■ **Work to complete**: I need the lines from the one holding "Identify the location" to the last line of the data below repeated exactly, both included, without pictures.

■ **Data records**:
----------

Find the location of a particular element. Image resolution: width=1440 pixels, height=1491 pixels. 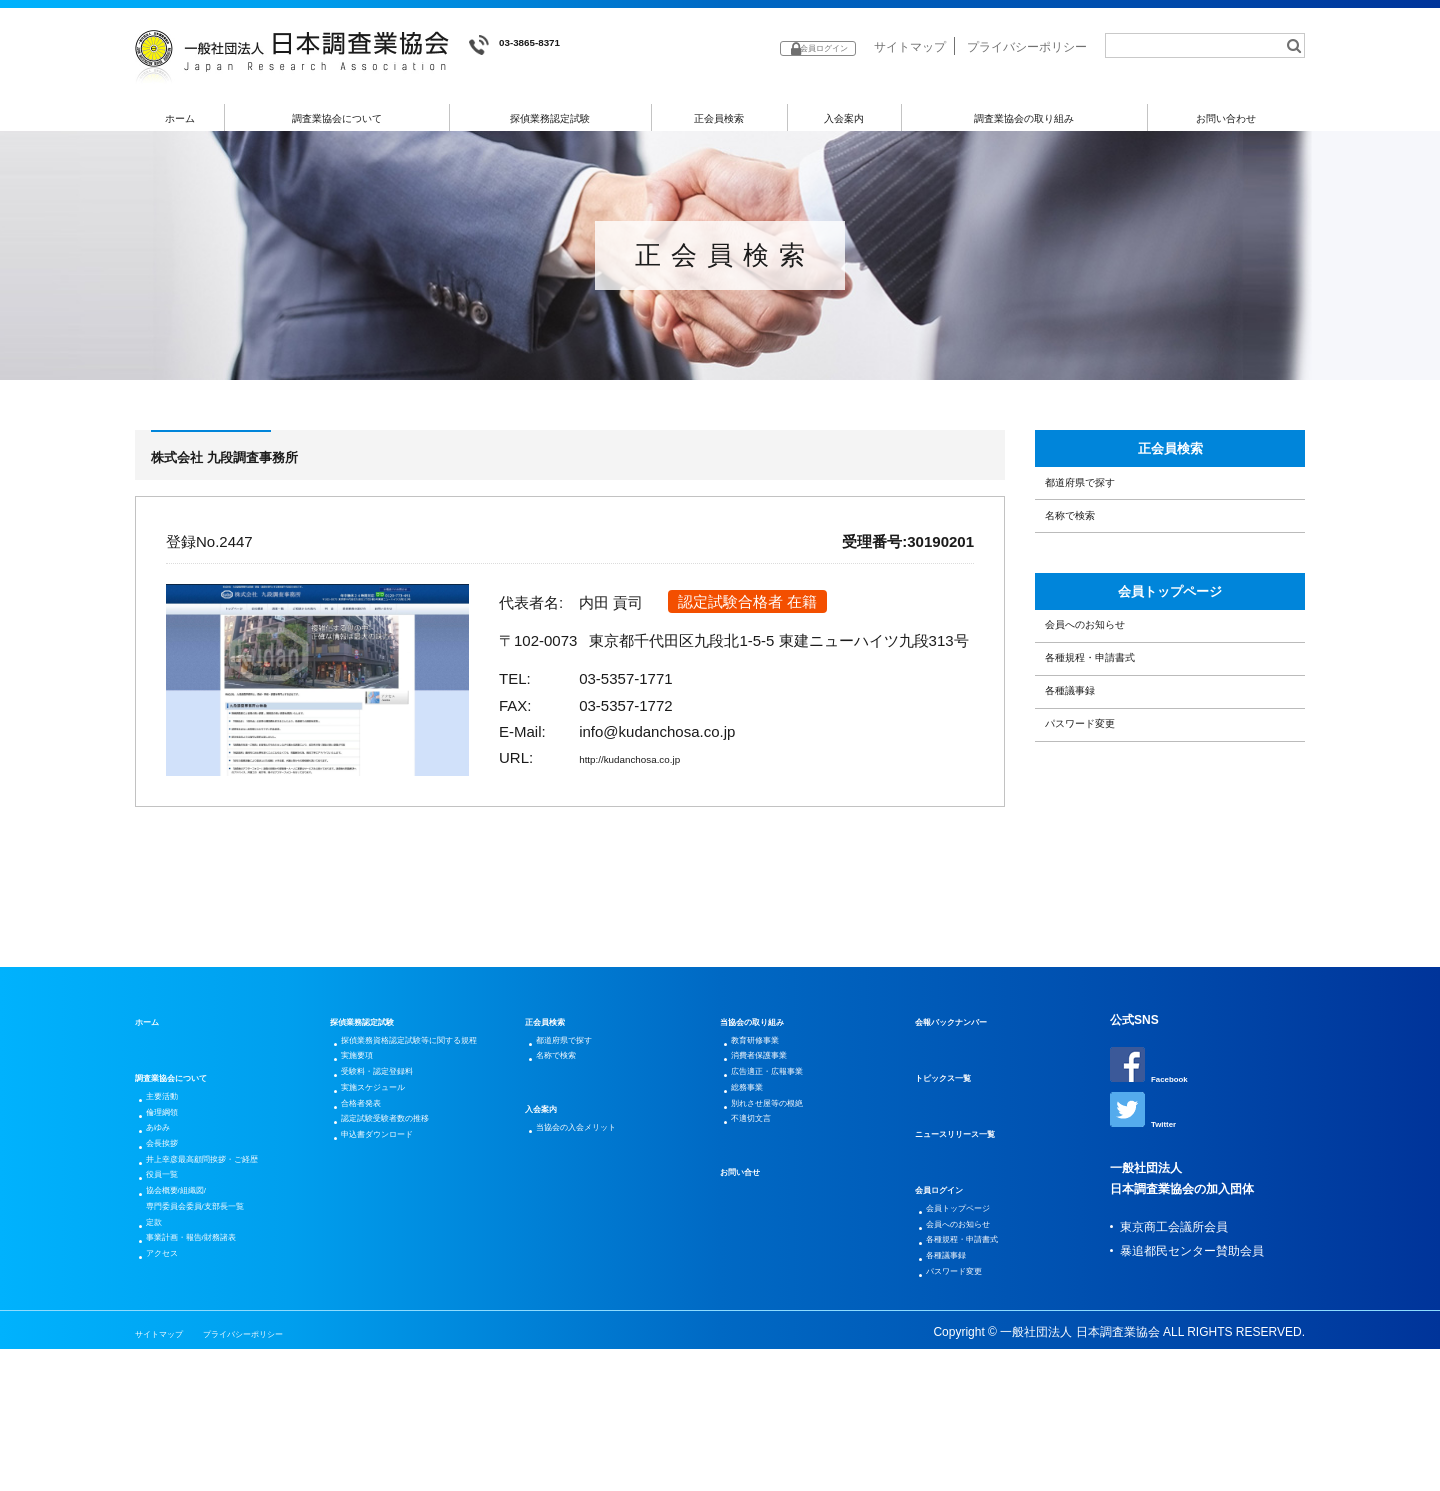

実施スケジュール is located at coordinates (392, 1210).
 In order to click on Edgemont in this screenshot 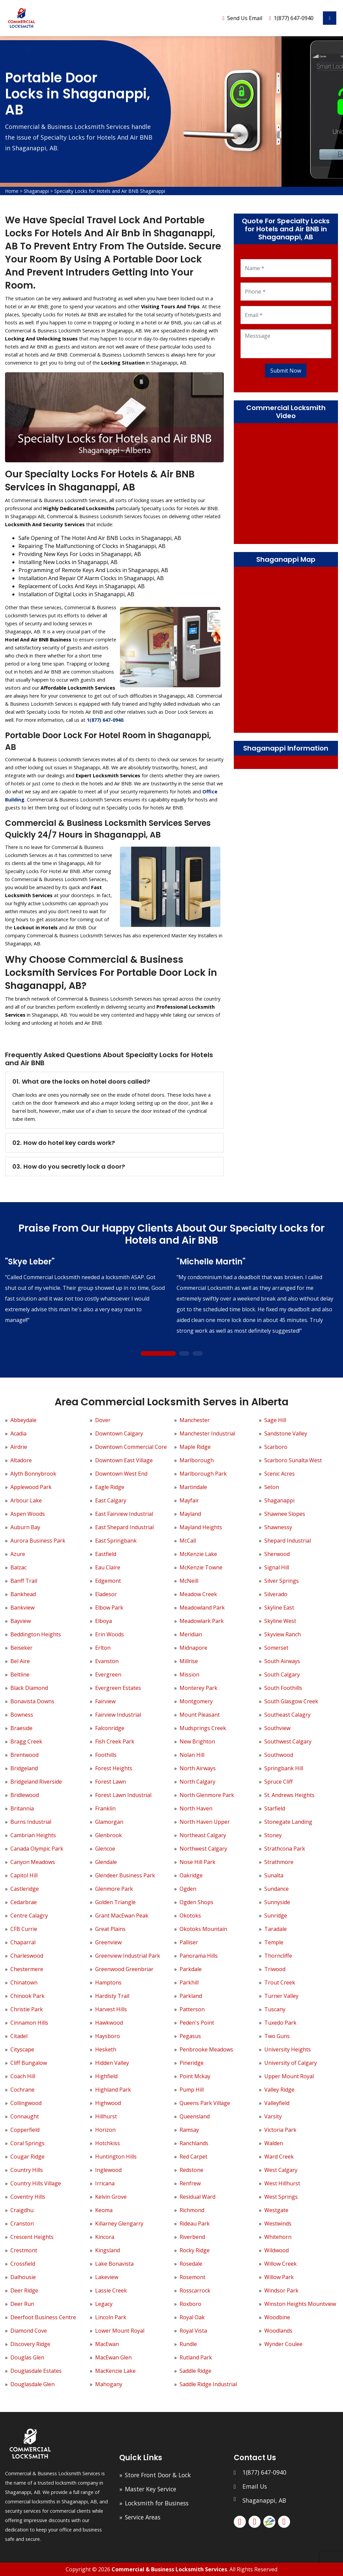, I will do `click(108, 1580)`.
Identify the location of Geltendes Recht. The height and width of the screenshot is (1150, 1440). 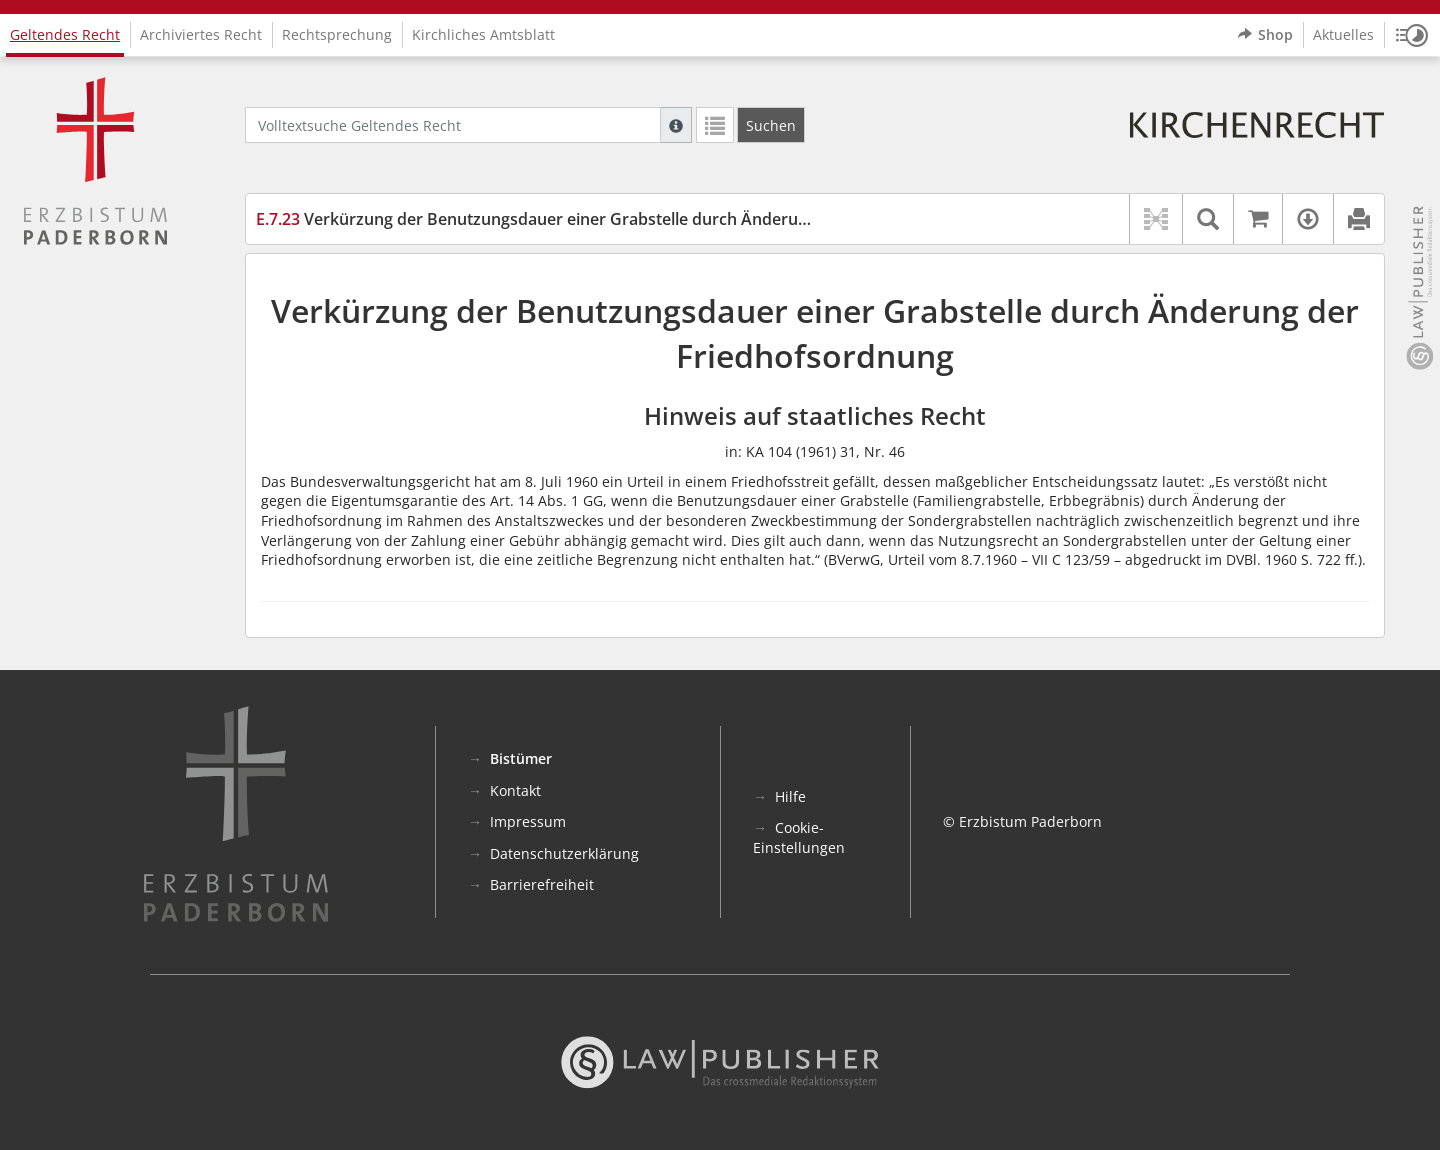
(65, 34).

----------

■ **Response box**:
Identify the location of Geltendes Recht. The height and width of the screenshot is (1150, 1440). 
(65, 34).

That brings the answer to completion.